(DATA RECORDS)
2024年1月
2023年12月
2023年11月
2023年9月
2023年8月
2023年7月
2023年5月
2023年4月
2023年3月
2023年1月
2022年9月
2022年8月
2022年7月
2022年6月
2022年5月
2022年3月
...
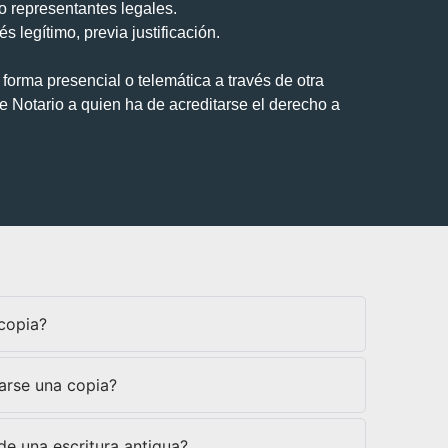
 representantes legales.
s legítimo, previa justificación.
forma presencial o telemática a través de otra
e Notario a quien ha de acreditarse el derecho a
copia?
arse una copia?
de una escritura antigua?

(WHAT YOU HAVE TO DO)
From the data above, output exactly the lines between the one containing "s legítimo, previa justificación." and the one containing "de una escritura antigua?", counting both of them.

(RESPONSE TO THE TASK)
s legítimo, previa justificación.
forma presencial o telemática a través de otra
e Notario a quien ha de acreditarse el derecho a
copia?
arse una copia?
de una escritura antigua?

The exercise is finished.